I prepared this repository, which contains Python code for running an iterated prisoners dilemma tournament, for an informal seminar series held by graduate students in MIT's earth science department. The instructions below are specific to that seminar series, but the code should be relatively easy to repurpose. That being said, if you're searching for Python code for an iterated prisoners dilemma tournament, then Axelrod is much better developed and may be a better option.

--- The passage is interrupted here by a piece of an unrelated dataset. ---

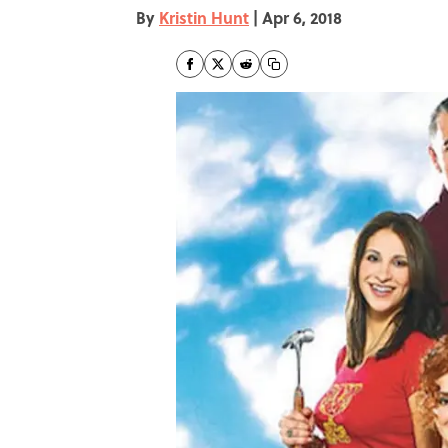
By
Kristin Hunt
|
Apr 6, 2018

The iterated prisoners' dilemma is a competition between prisoners that consists of a predetermined number of rounds (although, at least in this tournament, the prisoners do not know what that number is). During a single round, each prisoner must choose either to "cooperate" or "defect". If both prisoners choose to cooperate, each gets 3 points. If both prisoners choose to defect, each gets 1 point. If one prisoner chooses to defect and the other chooses to cooperate, the defector gets 5 points and the cooperator gets 0 points. The prisoners' goal is to develop a strategy that maximizes the number of points they receive over the course of a match.
This tournament was inspired by a Radiolab episode that described a similar tournament run by Robert Axelrod in the 1960s---listen from 7:30 to about 17:40 for an overview of the motivation for the tournament and a description of the tournament itself.

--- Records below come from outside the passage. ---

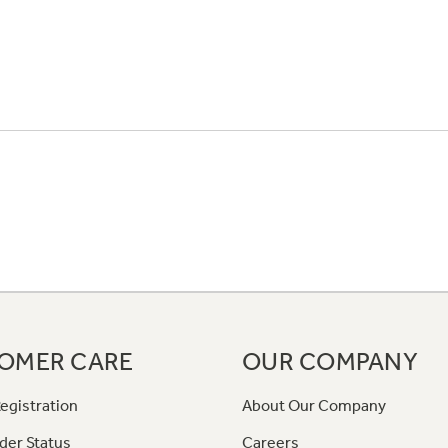
OMER CARE
OUR COMPANY
egistration
About Our Company
der Status
Careers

In this tournament, prisoners compete as members of a "species" that specifies a strategy for them to follow. At the start of the tournament, each species is allocated an equal fraction of the total population of prisoners. The tournament then proceeds in two repeated phases:
-
Round-robin competition: every prisoner plays a match against every other prisoner, with points they win being assigned to their species. The round-robin includes matches between members of the same species, but prisoners are not alerted before these matches take place. (Note that points are rewarded such that members of the same species earn more points for their species when they both cooperate than when one cooperates and one defects.) Prisoners can retain memory of previous rounds over the course of a match but not between different matches.
-
Evolution: after each round-robin, the population fraction of each species is updated using discrete-time replicator dynamics, i.e. rescaled based on the ratio between the average fitness of members of that species and the average fitness of members of all species. Prisoners are then re-allocated between different species based on the total tournament population and population fractions, with non-integer numbers of prisoners rounded to the nearest integer. (This means that species go extinct when they no longer have a sufficient population fraction to receive at least half a prisoner.)
The tournament terminates when populations fractions reach a steady state (or, if some species use non-deterministic strategies, when populations appear to have reached a statistically steady state), and the species with the highest population fraction is the winner.
To submit a strategy, create a subclass of the Prisoner
class defined in Prisoner.py
and override the __init__
, pick_strategy
, and process_results
functions. Jesus.py
, Lucifer.py
, and TitForTat.py
include example submissions corresponding to the Jesus, Lucifer, and tit-for-tat strategies mentioned for the podcast. I will submit all three of of them to the tournament, and in the meantime you can use them as reference strategies to test your submissions against.
I'm planning to run the tournament on Binder and have set up an environment that includes numpy, scipy, sklearn, and pandas in addition to the Python standard library. If there are other Python packages you want your strategy to be able to use, I'm happy to try to add them.
The functions that your strategy implements are used to play matches by passing your subclass to the following function:
def play_match(self, prisoner1, prisoner2, n_rounds = None):
# Create instances of each prisoner
p1 = prisoner1()
p2 = prisoner2()
# Initialize scores
score1 = 0
score2 = 0
# Play all rounds
if not n_rounds:
n_rounds = self.n_rounds
for n in range(n_rounds):
strategy1 = p1.pick_strategy()
strategy2 = p2.pick_strategy()
scores = self.score(strategy1, strategy2)
score1 += scores[0]
score2 += scores[1]
p1.process_results(strategy1, strategy2)
p2.process_results(strategy2, strategy1)
# Return scores
return (score1, score2)
In other words, __init__
is called once at the start of a match; and in each round, pick_strategy
is called to determine the strategies of each prisoner, the strategies are scored, and the strategies are passed back to process_results
to allow each prisoner to store information to use in subsequent rounds.
Because this tournament style involves many round-robins, which involve many matches, which themselves involve many rounds, your strategies have to be fairly efficient: specifically, I ask that you submit a strategy that can play a 1000 round match against itself in less than 100 ms. (This provides a reasonable amount of leeway: the tit-for-tat strategy can play itself 1000 times in about 1 ms.) You can test this easily by passing two copies of your strategy to play_match
and including n_rounds = 1000
as a keyword argument---see validate.py
for example code that times the Jesus
, Lucifer
, and TitForTat
strategies.
To submit your strategy, email me a python source file containing your subclass by 5PM on Monday, October 21. I'll test your program by
- Checking that it can play a 1000 round match against itself in less than 100 ms and
- Checking that it can play long matches against Jesus, Lucifer, TitForTat, and randomly-generated strategies without producing exceptions.
If you want me to, I'm happy to test your implementation before the deadline so that you have time to fix any issues that come up, and I'll put the tests in a file in the repository that you all can use sometime soon.